Strengthening capacity-building in public financial management. This is key to ensure that the high expectations linked to devolution are met, and underscores the importance of making the Intergovernmental Fiscal Relations Department fully operational. Priority areas are the implementation of the Treasury Single Account, the adoption of the Public Financial Management (PFM) Act regulations, a formal agreement between the central government and counties on outstanding liabilities, and stronger oversight on the use of public resources. Enhancing the government’s cash management system is of paramount importance to avoid undue pressure on payment flows and interest rates, and reduce borrowing costs for the government and the private sector.
Improving liquidity forecasting will support continued prudent monetary policy, which should stand ready to anticipate changes in inflation expectations in taking monetary policy decisions. Maintaining a strong foreign exchange reserves position with exchange rate flexibility will further help cushion the impact of potential shocks.

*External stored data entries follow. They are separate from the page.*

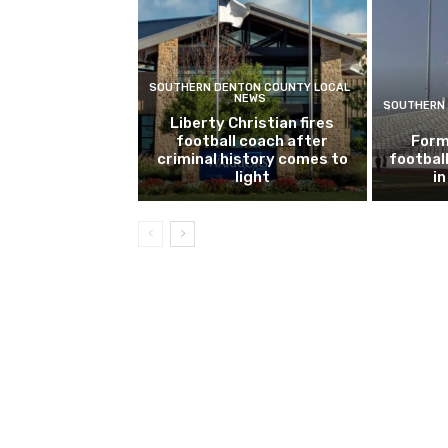
SOUTHERN DENTON COUNTY LOCAL
NEWS
SOUTHERN 
Liberty Christian fires
football coach after
Form
criminal history comes to
footbal
light
i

Supporting the expansion of Kenyan banks, with continued efforts in consolidated supervision of systemic groups and cross-border cooperation with regional supervisors in information sharing, joint prudential oversight and resolution procedures.
Accelerating the regional integration process will contribute to positive investor sentiment and the diversification of Kenya’s export base. Commitment to the East African Monetary Union Protocol’s convergence criteria supports the integration process.
Effective natural resource management of recent oil and gas discoveries. Once confirmed to be commercially viable, these have the potential to further accelerate economic growth and reduce drought-related and geopolitical risks. A sound fiscal framework consistent with the PFM Act, including transparent management rules and the full integration of these resources into the budget is required for Kenya to fully realize this potential.
“On its return to Washington D.C., the team will prepare a staff report that is tentatively scheduled for discussion by the Executive Board in late September.”
1 The completion of the Article IV Consultation is subject to the discussion by the IMF Executive Board.